וזה נכלל גם כן בלשון אמונה, שהוא לשון רגילות, שמרגיל האדם את עצמו, כמו אומן שמאמן ידיו וכו׳


Et cela est également inclus dans le mot émouna (« la foi »), qui est un terme qui exprime l’habitude qu’un homme se donne, comme un artisan (oumane) qui exerce ses mains…


Rabbi Chnéour Zalman souligne ici qu’il lui faut exercer ses mains. Car l’artisan possède déjà une disposition naturelle pour son art et doit simplement entraîner ses mains pour que cette aptitude parvienne à s’exprimer. De même, la foi présente en l’âme doit être actualisée. L’image du roi est donc bien conforme à l’idée représentée sous ses deux aspects : le Roi, D.ieu, observe l’individu, et ce dernier voit également le Roi à travers les nombreux vêtements (le monde et les êtres créés) dont Il est vêtu. Le Tanya ajoute à présent une autre idée : « et aussi » ; en effet, ce qui a été dit jusqu’à présent concerne la crainte de D.ieu suscitée par la méditation intellectuelle. Mais la crainte est seulement à la mesure de la méditation ; elle est également mesurée par l’étendue de la domination exercée par l’intellect sur l’individu et sa conduite. De surcroît, la méditation intellectuelle n’est pas un état dans lequel chacun peut demeurer en permanence (on a évoqué plus haut « celui qui ne ressent même en son esprit et sa pensée aucune crainte ni honte ») ; or, la crainte de D.ieu est pourtant requise à tout instant. Rabbi Chnéour Zalman aborde en conséquence une autre disposition d’esprit qui porte le nom de « l’acceptation du joug divin ». Cette acceptation peut – et doit – être durable pour autant qu’elle ne fait pas appel à la méditation et relève de la seule foi.

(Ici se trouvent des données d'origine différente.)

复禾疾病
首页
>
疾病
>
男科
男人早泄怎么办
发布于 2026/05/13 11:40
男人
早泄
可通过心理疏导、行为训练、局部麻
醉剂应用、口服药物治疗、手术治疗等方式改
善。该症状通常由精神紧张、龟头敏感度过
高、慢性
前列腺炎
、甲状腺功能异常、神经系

וגם להיות לזכרון תמיד לשון חז״ל: קבלת עול מלכות שמים, שהוא כענין: שום תשים עליך מלך כמו שכתוב במקום אחר וכו׳


Et aussi on aura continuellement en mémoire (continuellement, car cette considération n’est pas liée à la méditation et se fonde sur la foi pure) l’expression de nos Sages, de mémoire bénie : « l’acceptation du joug de la Royauté du Ciel », qui correspond au sens de : « Tu placeras sur toi un roi », comme il est expliqué ailleurs.


Rabbi Chnéour Zalman a expliqué précédemment, au début du Chapitre quarante et un, que « même si aucune crainte et peur ne se manifeste ouvertement en son cœur » par la méditation, néanmoins il « placera » D.ieu comme roi au-dessus de lui, c’est-à-dire qu’il acceptera sur lui le joug de la Royauté divine. Par nature l’âme juive, ne désire pas se rebeller contre le Roi des rois, aussi cette acceptation est-elle vraie pour chacun. Dès lors, elle est également constante.

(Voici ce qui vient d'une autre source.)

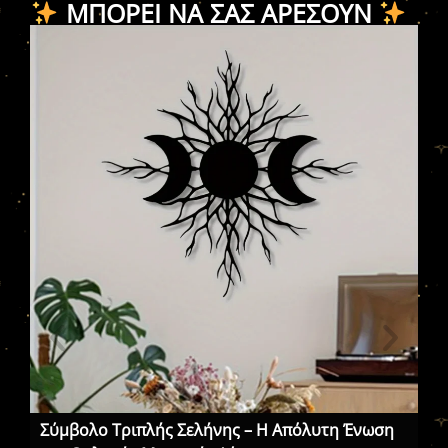
ΜΠΟΡΕΊ ΝΑ ΣΑΣ ΑΡΈΣΟΥΝ
Σύμβολο Τριπλής Σελήνης – Η Απόλυτη Ένωση
Ηλ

כי הקב״ה מניח את העליונים והתחתונים ומייחד מלכותו עלינו וכו׳, ואנחנו מקבלים וכו׳


Car D.ieu, Béni soit-Il, laisse de côté les créatures des mondes supérieurs et inférieurs et dispense Sa Royauté spécifiquement sur nous, etc., et nous acceptons, etc. le joug divin.


וזהו ענין ההשתחוואות שבתפלת שמונה עשרה, אחר קבלת עול מלכות שמים בדבור בקריאת שמע


Tel est l’objet des génuflexions dans la prière des Dix-huit bénédictions, après l’acceptation du joug de la Royauté divine verbalement dans la lecture du Chéma (où l’on dit : « l’Eternel est notre D.ieu, l’Eternel est Un »),


לחזור ולקבל בפועל ממש במעשה וכו׳, כמו שכתוב במקום אחר


pour ainsi accepter de nouveau [le joug divin] en acte (par la génuflexion, action physique qui marque cette soumission devant D.ieu), comme expliqué ailleurs.